InGaAs SWIR Cameras Open New Opportunities Reprint
24th Mar, 2020
In the last few years a whole new waveband of the electromagnetic spectrum has been opened up for exploitation: the Short Wave Infra Red (SWIR). The band ranges from the edge of the near IR region at 900 nm up to 1700 nm, and has traditionally been invisible to all detectors. Now, Indium Gallium Arsenide (InGaAs) sensors can image within this waveband, for a wide range of applications. For example, stimulated photoemission silicon devices can allow in-line inspection of their internal structure during manufacture. Bruising of fruit can be detected by imaging the sub-surface accumulation of water. Surveillance applications can benefit from reduced atmospheric scattering due to mist in the SWIR band, and can take advantage of the SWIR band “night glow” of a clear night sky. SWIR band laser illuminators, invisible to most detectors, can provide high quality night vision when coupled with a SWIR camera.

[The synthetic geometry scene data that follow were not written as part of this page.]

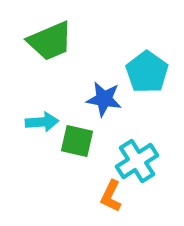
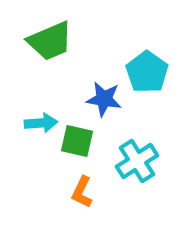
cyan arrow: moved 1 px left, 1 px down
orange L-shape: moved 29 px left, 4 px up
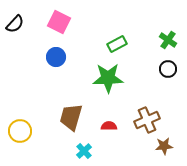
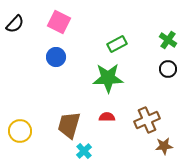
brown trapezoid: moved 2 px left, 8 px down
red semicircle: moved 2 px left, 9 px up
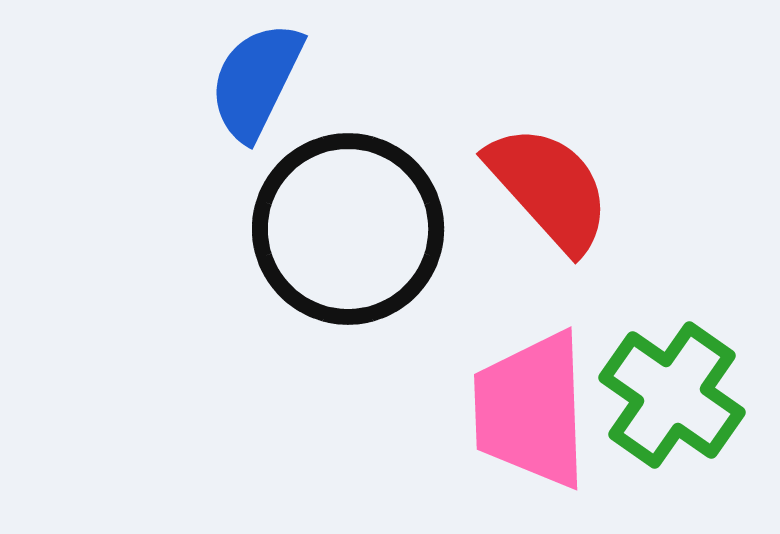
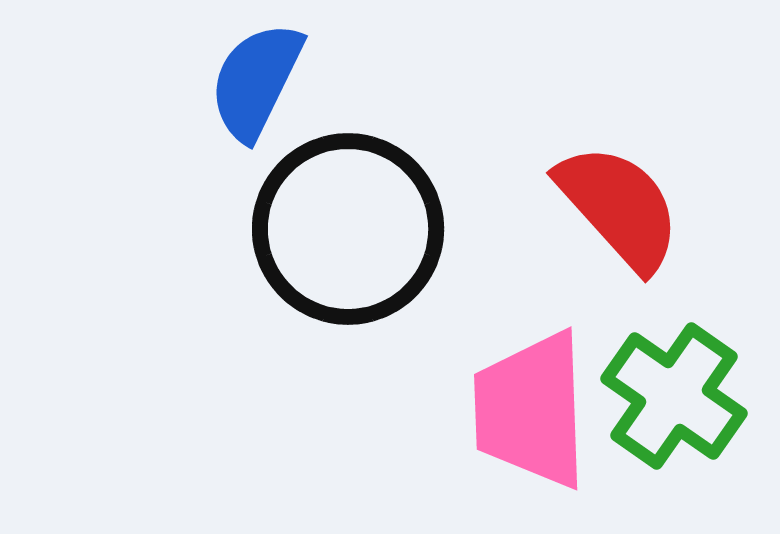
red semicircle: moved 70 px right, 19 px down
green cross: moved 2 px right, 1 px down
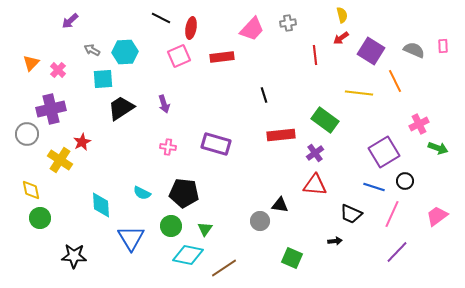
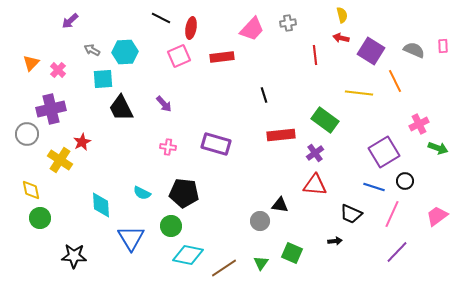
red arrow at (341, 38): rotated 49 degrees clockwise
purple arrow at (164, 104): rotated 24 degrees counterclockwise
black trapezoid at (121, 108): rotated 84 degrees counterclockwise
green triangle at (205, 229): moved 56 px right, 34 px down
green square at (292, 258): moved 5 px up
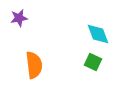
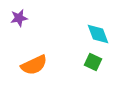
orange semicircle: rotated 72 degrees clockwise
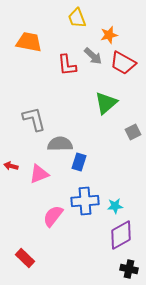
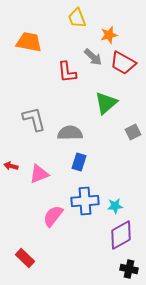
gray arrow: moved 1 px down
red L-shape: moved 7 px down
gray semicircle: moved 10 px right, 11 px up
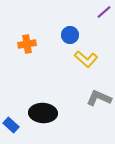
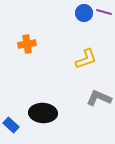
purple line: rotated 56 degrees clockwise
blue circle: moved 14 px right, 22 px up
yellow L-shape: rotated 60 degrees counterclockwise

So how can we take advantage of this new part of the electromagnetic spectrum? The first obvious use is in spectroscopy. A normal CCD colour camera has sensitivity up to about 700nm, at which point the IR cut filter cuts off the near infra red that would otherwise ruin the colour balance of scenes intended to look natural to the human eye. A monochrome CCD, without the IR cut filter, will see up to about 1000nm. An InGaAs SWIR sensor on the other hand has sensitivity from about 900nm up to 1700nm and therefore makes an ideal component of a multi-sensor system for hyper spectral imaging. Cameras are available now with waveband extension up to 2200nm and even with visible extension down to 400nm, making a very wide spectral sponge possible within a single camera.

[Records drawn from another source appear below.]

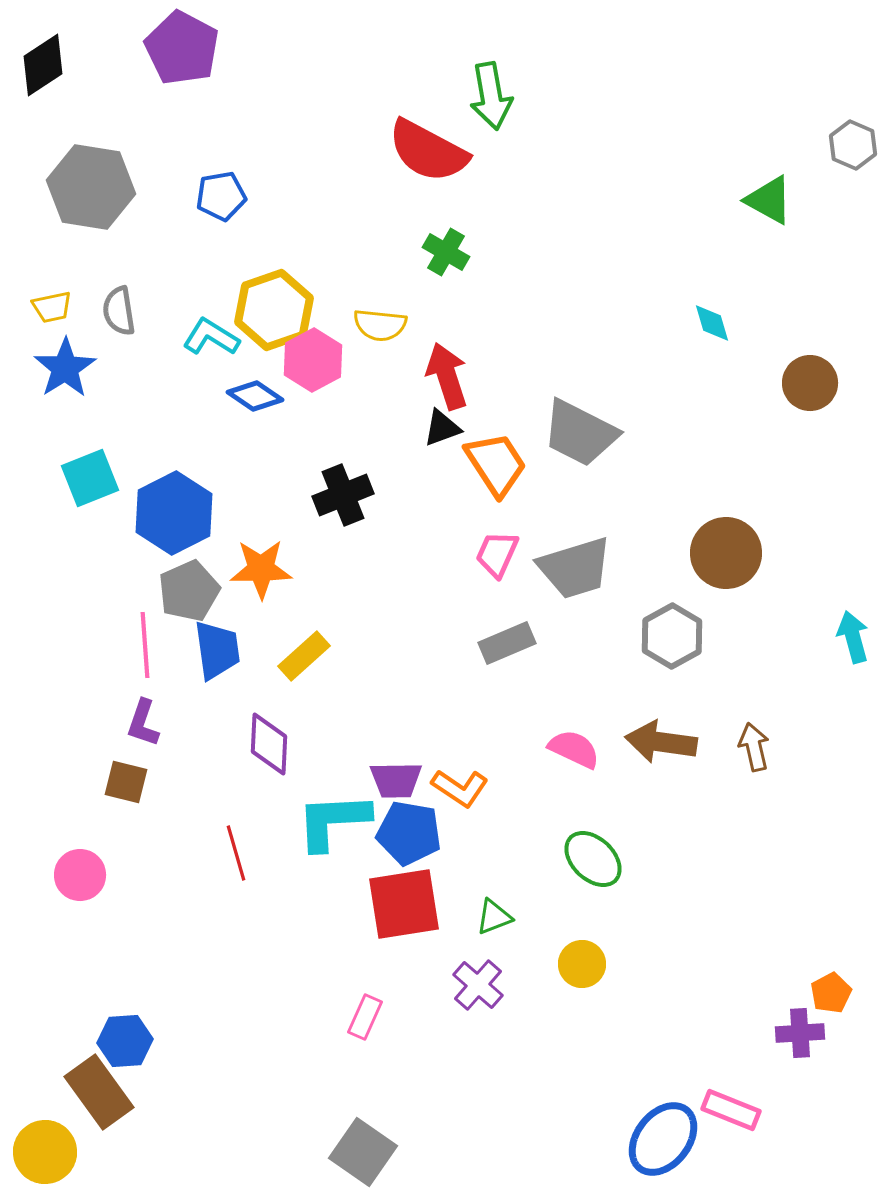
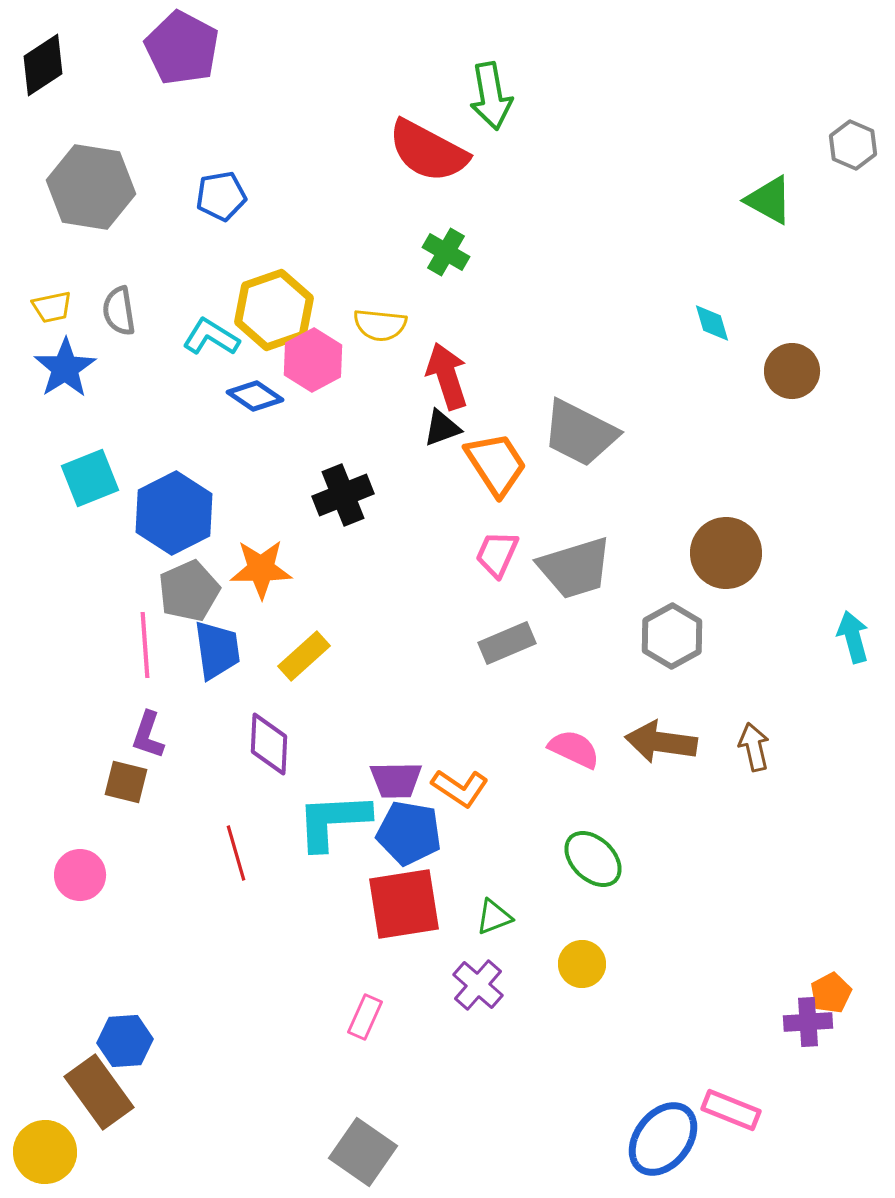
brown circle at (810, 383): moved 18 px left, 12 px up
purple L-shape at (143, 723): moved 5 px right, 12 px down
purple cross at (800, 1033): moved 8 px right, 11 px up
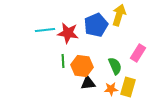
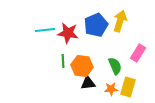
yellow arrow: moved 1 px right, 6 px down
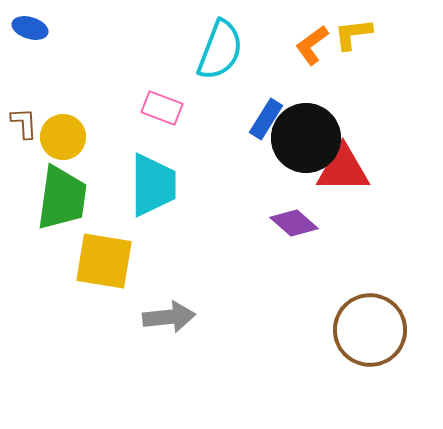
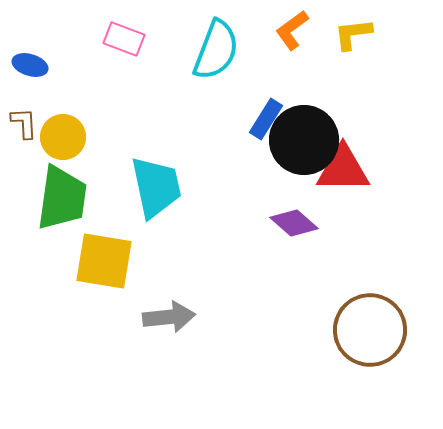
blue ellipse: moved 37 px down
orange L-shape: moved 20 px left, 15 px up
cyan semicircle: moved 4 px left
pink rectangle: moved 38 px left, 69 px up
black circle: moved 2 px left, 2 px down
cyan trapezoid: moved 3 px right, 2 px down; rotated 12 degrees counterclockwise
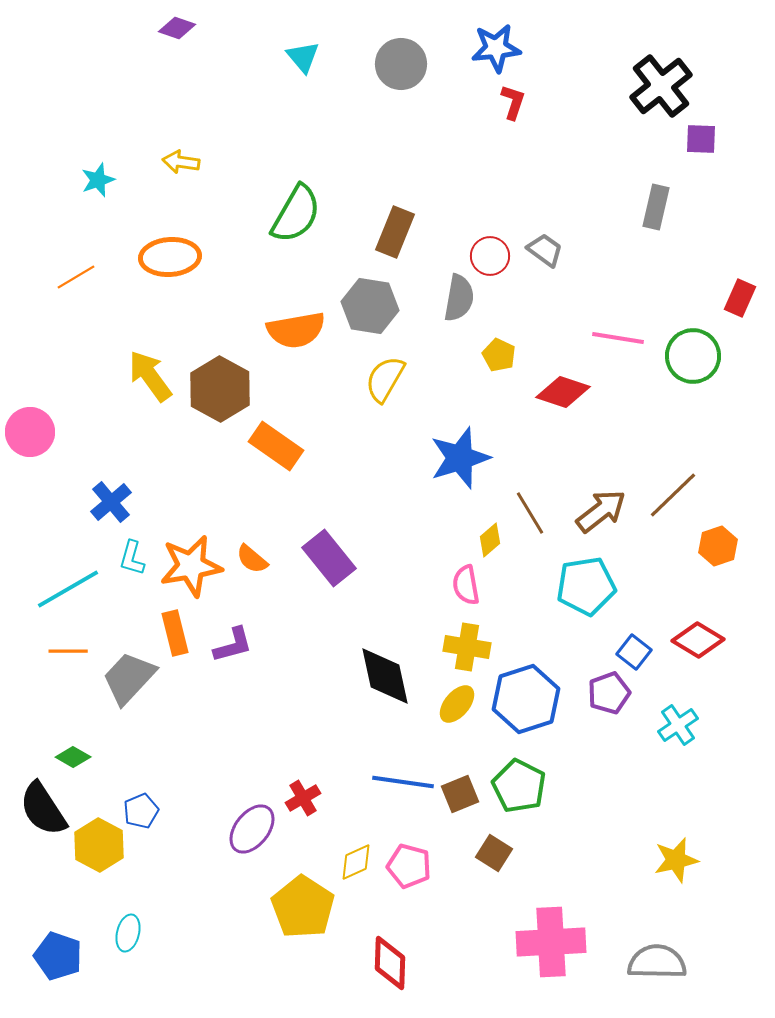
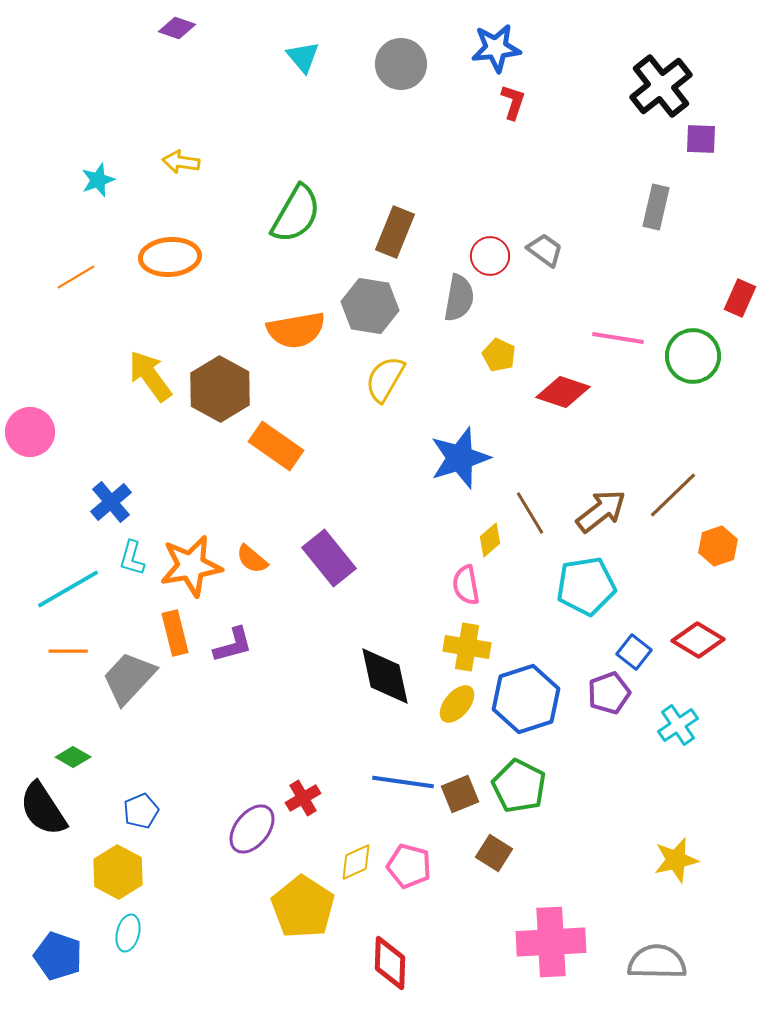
yellow hexagon at (99, 845): moved 19 px right, 27 px down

A recent spectroscopic application here is in remote detection and identification of chemical spillage and staining. Materials absorb, reflect, and even fluoresce in unfamiliar ways in the SWIR spectrum. Characterising these effects can allow non-contact identification of materials to be made where previously physical samples would have to be taken for chemical analysis. In the recent EU-funded Opticlean project supporting the pharmaceutical industry, for example, the spectral signatures of chemical stains under broadband illumination are measured in 120 wavelength bands throughout the SWIR spectrum, using filters and an interferometer to isolate the individual wavelength contributions. Comparing this signature with those of pre-characterised samples allows the nature and extent of the staining to be identified.

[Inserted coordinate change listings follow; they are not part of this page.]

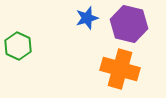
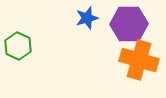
purple hexagon: rotated 15 degrees counterclockwise
orange cross: moved 19 px right, 9 px up
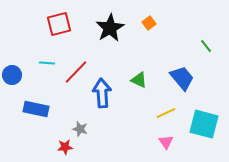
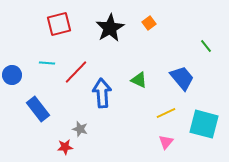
blue rectangle: moved 2 px right; rotated 40 degrees clockwise
pink triangle: rotated 14 degrees clockwise
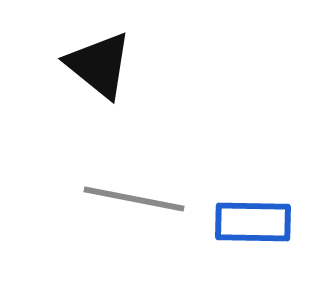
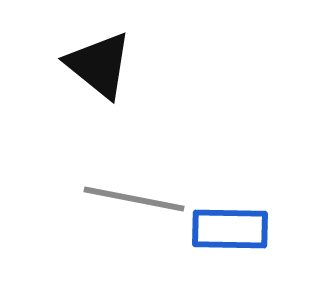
blue rectangle: moved 23 px left, 7 px down
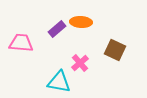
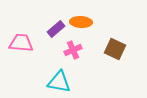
purple rectangle: moved 1 px left
brown square: moved 1 px up
pink cross: moved 7 px left, 13 px up; rotated 18 degrees clockwise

Conventional thermal cameras, operating in the 3 to 5 and 8 to 12 micron wavebands, are well known for their ability to detect body heat. SWIR cameras detect temperature changes too, but at higher temperatures (about 100 degrees C and above). This makes them a good choice for remote temperature mapping in industrial conditions, such as in the JET tokamak, the UK centre for nuclear fusion research. In this application SWIR cameras are providing a safety system to check proper confinement of the plasma, by monitoring temperature changes within delicate parts of the enclosing toroidal structure.
The surveillance industry is now making use of SWIR cameras too. Rayleigh scattering of sunlight in the atmosphere, which is responsible for the blue sky and red sunsets, and which causes the blue haze overlaying distant scenes, is strongly dependent on the wavelength of the light. Blue is scattered most, and red least. Even further into the red, the longer wavelengths of SWIR are scattered even less by the atmosphere, and therefore have an ability to penetrate hazy, misty or smoky conditions, critical in a long range surveillance system. In addition SWIR wavelengths are affected less by atmospheric turbulence and heat haze compared to conventional visible band colour cameras.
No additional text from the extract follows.